(WHAT THIS TASK INVOLVES) Once the data has been read, return all of it precisely as written.

====== THE INPUT

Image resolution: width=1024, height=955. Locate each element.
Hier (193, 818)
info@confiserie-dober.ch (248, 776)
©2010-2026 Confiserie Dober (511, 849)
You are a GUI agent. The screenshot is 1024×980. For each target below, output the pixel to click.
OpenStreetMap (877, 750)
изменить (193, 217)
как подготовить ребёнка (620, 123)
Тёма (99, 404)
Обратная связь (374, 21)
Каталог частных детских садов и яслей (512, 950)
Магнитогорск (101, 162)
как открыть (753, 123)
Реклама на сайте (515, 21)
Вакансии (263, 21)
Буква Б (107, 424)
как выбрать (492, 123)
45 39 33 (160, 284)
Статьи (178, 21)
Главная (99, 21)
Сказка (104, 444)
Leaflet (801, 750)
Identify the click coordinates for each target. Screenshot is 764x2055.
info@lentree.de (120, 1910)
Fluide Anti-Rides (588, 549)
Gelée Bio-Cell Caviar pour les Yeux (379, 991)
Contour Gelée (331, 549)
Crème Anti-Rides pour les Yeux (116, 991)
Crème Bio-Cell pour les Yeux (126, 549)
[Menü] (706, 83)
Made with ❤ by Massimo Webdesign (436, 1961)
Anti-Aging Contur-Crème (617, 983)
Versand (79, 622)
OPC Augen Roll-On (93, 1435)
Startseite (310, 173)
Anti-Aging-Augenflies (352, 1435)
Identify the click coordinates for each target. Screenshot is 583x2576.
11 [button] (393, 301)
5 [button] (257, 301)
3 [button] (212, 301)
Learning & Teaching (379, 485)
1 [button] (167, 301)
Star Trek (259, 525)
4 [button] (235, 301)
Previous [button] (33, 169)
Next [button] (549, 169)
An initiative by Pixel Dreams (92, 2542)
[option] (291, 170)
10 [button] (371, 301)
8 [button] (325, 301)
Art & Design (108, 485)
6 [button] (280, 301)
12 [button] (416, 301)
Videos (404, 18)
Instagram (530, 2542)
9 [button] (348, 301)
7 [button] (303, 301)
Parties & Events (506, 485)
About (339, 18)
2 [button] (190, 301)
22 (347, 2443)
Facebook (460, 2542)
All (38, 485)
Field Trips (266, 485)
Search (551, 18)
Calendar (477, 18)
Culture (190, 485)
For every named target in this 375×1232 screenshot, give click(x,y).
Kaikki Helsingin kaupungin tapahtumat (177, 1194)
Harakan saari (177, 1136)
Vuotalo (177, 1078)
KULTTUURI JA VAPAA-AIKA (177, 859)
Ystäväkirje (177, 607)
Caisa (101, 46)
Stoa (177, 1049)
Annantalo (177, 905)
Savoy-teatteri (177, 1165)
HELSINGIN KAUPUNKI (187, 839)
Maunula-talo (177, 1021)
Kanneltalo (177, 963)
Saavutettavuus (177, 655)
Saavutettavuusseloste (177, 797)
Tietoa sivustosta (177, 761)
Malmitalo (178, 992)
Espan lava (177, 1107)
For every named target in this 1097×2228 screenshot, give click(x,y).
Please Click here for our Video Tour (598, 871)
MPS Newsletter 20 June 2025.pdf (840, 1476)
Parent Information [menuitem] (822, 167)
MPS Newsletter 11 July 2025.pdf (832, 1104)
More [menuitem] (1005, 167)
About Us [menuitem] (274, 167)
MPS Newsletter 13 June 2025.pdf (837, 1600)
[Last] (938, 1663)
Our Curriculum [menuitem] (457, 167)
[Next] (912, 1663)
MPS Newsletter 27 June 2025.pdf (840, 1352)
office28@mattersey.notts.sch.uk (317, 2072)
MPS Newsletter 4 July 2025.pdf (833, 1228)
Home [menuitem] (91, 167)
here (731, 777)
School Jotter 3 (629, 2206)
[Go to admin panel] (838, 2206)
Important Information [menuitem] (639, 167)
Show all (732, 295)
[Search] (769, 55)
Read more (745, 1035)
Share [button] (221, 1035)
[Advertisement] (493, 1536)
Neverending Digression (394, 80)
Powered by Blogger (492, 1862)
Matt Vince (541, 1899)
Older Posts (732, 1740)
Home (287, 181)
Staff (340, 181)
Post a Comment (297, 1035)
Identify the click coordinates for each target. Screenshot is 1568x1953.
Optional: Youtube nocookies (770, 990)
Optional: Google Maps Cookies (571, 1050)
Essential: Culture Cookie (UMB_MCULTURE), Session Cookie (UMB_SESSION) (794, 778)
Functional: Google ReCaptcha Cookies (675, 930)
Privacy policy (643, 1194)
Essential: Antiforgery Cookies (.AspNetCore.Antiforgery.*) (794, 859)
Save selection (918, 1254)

============

(SOLVED EXERCISE)
Image resolution: width=1024, height=955. Locate each element.
Hier (193, 818)
info@confiserie-dober.ch (248, 776)
©2010-2026 Confiserie Dober (511, 849)
You are a GUI agent. The screenshot is 1024×980. For each target below, output the pixel to click.
OpenStreetMap (877, 750)
изменить (193, 217)
как подготовить ребёнка (620, 123)
Тёма (99, 404)
Обратная связь (374, 21)
Каталог частных детских садов и яслей (512, 950)
Магнитогорск (101, 162)
как открыть (753, 123)
Реклама на сайте (515, 21)
Вакансии (263, 21)
Буква Б (107, 424)
как выбрать (492, 123)
45 39 33 (160, 284)
Статьи (178, 21)
Главная (99, 21)
Сказка (104, 444)
Leaflet (801, 750)
Identify the click coordinates for each target. Screenshot is 764x2055.
info@lentree.de (120, 1910)
Fluide Anti-Rides (588, 549)
Gelée Bio-Cell Caviar pour les Yeux (379, 991)
Contour Gelée (331, 549)
Crème Anti-Rides pour les Yeux (116, 991)
Crème Bio-Cell pour les Yeux (126, 549)
[Menü] (706, 83)
Made with ❤ by Massimo Webdesign (436, 1961)
Anti-Aging Contur-Crème (617, 983)
Versand (79, 622)
OPC Augen Roll-On (93, 1435)
Startseite (310, 173)
Anti-Aging-Augenflies (352, 1435)
Identify the click coordinates for each target. Screenshot is 583x2576.
11 [button] (393, 301)
5 [button] (257, 301)
3 [button] (212, 301)
Learning & Teaching (379, 485)
1 [button] (167, 301)
Star Trek (259, 525)
4 [button] (235, 301)
Previous [button] (33, 169)
Next [button] (549, 169)
An initiative by Pixel Dreams (92, 2542)
[option] (291, 170)
10 [button] (371, 301)
8 [button] (325, 301)
Art & Design (108, 485)
6 [button] (280, 301)
12 [button] (416, 301)
Videos (404, 18)
Instagram (530, 2542)
9 [button] (348, 301)
7 [button] (303, 301)
Parties & Events (506, 485)
About (339, 18)
2 [button] (190, 301)
22 (347, 2443)
Facebook (460, 2542)
All (38, 485)
Field Trips (266, 485)
Search (551, 18)
Calendar (477, 18)
Culture (190, 485)
For every named target in this 375×1232 screenshot, give click(x,y).
Kaikki Helsingin kaupungin tapahtumat (177, 1194)
Harakan saari (177, 1136)
Vuotalo (177, 1078)
KULTTUURI JA VAPAA-AIKA (177, 859)
Ystäväkirje (177, 607)
Caisa (101, 46)
Stoa (177, 1049)
Annantalo (177, 905)
Savoy-teatteri (177, 1165)
HELSINGIN KAUPUNKI (187, 839)
Maunula-talo (177, 1021)
Kanneltalo (177, 963)
Saavutettavuus (177, 655)
Saavutettavuusseloste (177, 797)
Tietoa sivustosta (177, 761)
Malmitalo (178, 992)
Espan lava (177, 1107)
For every named target in this 1097×2228 screenshot, give click(x,y).
Please Click here for our Video Tour (598, 871)
MPS Newsletter 20 June 2025.pdf (840, 1476)
Parent Information [menuitem] (822, 167)
MPS Newsletter 11 July 2025.pdf (832, 1104)
More [menuitem] (1005, 167)
About Us [menuitem] (274, 167)
MPS Newsletter 13 June 2025.pdf (837, 1600)
[Last] (938, 1663)
Our Curriculum [menuitem] (457, 167)
[Next] (912, 1663)
MPS Newsletter 27 June 2025.pdf (840, 1352)
office28@mattersey.notts.sch.uk (317, 2072)
MPS Newsletter 4 July 2025.pdf (833, 1228)
Home [menuitem] (91, 167)
here (731, 777)
School Jotter 3 (629, 2206)
[Go to admin panel] (838, 2206)
Important Information [menuitem] (639, 167)
Show all (732, 295)
[Search] (769, 55)
Read more (745, 1035)
Share [button] (221, 1035)
[Advertisement] (493, 1536)
Neverending Digression (394, 80)
Powered by Blogger (492, 1862)
Matt Vince (541, 1899)
Older Posts (732, 1740)
Home (287, 181)
Staff (340, 181)
Post a Comment (297, 1035)
Identify the click coordinates for each target. Screenshot is 1568x1953.
Optional: Youtube nocookies (770, 990)
Optional: Google Maps Cookies (571, 1050)
Essential: Culture Cookie (UMB_MCULTURE), Session Cookie (UMB_SESSION) (794, 778)
Functional: Google ReCaptcha Cookies (675, 930)
Privacy policy (643, 1194)
Essential: Antiforgery Cookies (.AspNetCore.Antiforgery.*) (794, 859)
Save selection (918, 1254)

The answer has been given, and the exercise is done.